Customers to Dell: Give Us Linux!
The troubled computer maker sought input from users, but complying with the most popular online suggestions could worsen its woes. Thousands of computer buyers have weighed in on a site Dell set up Feb. 16 to solicit opinions on everything from product design to marketing to technical support. The resounding response: Give us more software and other features based on open-source code, including the Linux operating system.
Source: Aaron Ricadela, BusinessWeek, February 26, 2007
An Ad Upstart Challenges Google
Google and Yahoo have been fighting it out over which company will dominate the online advertising business, with Google maintaining the upper hand so far. But in the competition for contextual text ads — those small sponsored links that run adjacent to related articles online — both companies are facing a challenge from a tiny but growing adversary named Quigo Technologies, a New York-based ad service that bills itself as an alternative to the giants.
Source: Louise Story, The New York Times, February 26, 2007 (Free registration, permanent link)
Olive Riley has has been declared the world’s oldest bogger, having begun to bog at the ripe old age of 107.
[Note: here is a link to her blog, The Life of Riley.]
Source: The Inquirer, February 26, 2007
Adobe to take Photoshop online
Hoping to get a jump on Google and other competitors, Adobe Systems plans to release a hosted version of its popular Photoshop image-editing application within six months, the company’s chief executive said Tuesday.

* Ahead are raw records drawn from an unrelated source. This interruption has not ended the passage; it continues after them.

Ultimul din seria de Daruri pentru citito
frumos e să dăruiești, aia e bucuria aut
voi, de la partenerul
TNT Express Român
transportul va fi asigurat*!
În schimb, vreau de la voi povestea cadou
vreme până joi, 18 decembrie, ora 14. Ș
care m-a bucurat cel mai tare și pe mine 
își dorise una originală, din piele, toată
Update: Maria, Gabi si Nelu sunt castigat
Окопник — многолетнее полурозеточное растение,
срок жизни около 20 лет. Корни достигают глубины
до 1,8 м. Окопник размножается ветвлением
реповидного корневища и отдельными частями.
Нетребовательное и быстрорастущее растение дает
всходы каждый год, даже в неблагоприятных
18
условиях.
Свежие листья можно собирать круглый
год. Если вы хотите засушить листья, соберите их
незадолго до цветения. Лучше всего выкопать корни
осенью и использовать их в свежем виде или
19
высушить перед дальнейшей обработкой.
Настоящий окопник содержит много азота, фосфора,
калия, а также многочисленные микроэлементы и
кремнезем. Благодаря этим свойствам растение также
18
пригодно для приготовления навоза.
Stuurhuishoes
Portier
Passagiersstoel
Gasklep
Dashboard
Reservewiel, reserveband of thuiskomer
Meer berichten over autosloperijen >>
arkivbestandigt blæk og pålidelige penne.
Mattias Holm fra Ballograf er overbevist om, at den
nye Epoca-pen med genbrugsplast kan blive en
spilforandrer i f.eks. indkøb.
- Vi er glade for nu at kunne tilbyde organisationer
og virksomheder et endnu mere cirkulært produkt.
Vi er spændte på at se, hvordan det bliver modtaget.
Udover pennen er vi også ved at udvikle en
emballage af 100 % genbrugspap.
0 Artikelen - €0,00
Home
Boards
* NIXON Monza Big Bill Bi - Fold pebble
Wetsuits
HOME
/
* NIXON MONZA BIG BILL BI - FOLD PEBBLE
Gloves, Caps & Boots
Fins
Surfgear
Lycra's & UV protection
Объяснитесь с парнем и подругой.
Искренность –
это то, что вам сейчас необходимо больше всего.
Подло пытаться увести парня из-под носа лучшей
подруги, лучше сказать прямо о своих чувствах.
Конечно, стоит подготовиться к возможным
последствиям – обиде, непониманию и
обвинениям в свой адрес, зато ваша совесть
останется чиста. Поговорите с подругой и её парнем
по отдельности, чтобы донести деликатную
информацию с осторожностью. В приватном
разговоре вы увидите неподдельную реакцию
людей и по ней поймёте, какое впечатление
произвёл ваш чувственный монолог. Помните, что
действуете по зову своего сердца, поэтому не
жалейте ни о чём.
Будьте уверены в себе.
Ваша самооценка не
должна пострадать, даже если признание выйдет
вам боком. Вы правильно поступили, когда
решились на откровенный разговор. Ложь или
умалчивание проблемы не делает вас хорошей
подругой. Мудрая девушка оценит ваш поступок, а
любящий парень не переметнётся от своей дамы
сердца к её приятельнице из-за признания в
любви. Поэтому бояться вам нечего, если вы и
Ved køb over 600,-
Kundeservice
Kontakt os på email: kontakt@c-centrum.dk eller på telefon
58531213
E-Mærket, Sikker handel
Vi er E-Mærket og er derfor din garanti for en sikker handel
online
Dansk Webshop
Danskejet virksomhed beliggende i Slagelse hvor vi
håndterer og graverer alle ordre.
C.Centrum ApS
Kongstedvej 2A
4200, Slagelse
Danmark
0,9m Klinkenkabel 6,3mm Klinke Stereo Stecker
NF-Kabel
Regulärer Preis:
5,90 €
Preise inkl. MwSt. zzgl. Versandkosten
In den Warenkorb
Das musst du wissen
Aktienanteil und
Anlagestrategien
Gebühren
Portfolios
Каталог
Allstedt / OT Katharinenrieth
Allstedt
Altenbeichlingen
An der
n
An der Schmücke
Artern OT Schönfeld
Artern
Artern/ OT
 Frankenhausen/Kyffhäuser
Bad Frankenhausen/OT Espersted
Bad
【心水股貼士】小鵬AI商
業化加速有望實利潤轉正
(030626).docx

Source: Mike Ricciuti, CNET News.com, February 28, 2007
Homeland Security offers details on Real ID
Hundreds of millions of Americans will have until 2013 to be outfitted with new digital ID cards, the Bush administration said on Thursday in a long-awaited announcement that reveals details of how the new identification plan will work. The announcement by the U.S. Department of Homeland Security offers a five-year extension to the deadline for states to issue the ID cards, and proposes creating the equivalent of a national database that would include details on all 240 million licensed drivers.
Source: Declan McCullagh, CNET News.com, March 1, 2007
Italian minister buys Second Life island
Antonio di Pietro, Italy’s infrastructure minister, announced the purchase of the island last Wednesday, appropriately enough, on his personal blog. “I have decided to open a space for Italy of Values [the party he founded seven years ago] on Internet in Second Life,” he wrote. “For the moment I have bought an island and planted an Italy of Values flag on it. The island will soon be equipped with offices, conference rooms and information points regarding the initiatives of Italy of Values.”
Source: Philip Willan, IDG News Service, March 2, 2007
Google unit signs NBA, BBC, Sundance Channel, and other video sources. Without specifying how many of those deals have been signed since their site was acquired by Google last fall, YouTube officials say they are adding more than 200 mostly small media companies or sites a quarter, according to the New York Times.
Source: Reuters, via Red Herring, March 2, 2007















Comments
@ 00:45
So I go to the Quigo site and see lots of marketing aimed at the Advertiser. And absolutely nothing aimed at the Publisher.
Advertising is a three cornered stool. Advertiser, Agency, Publisher.
So why won’t anyone think of the Publisher?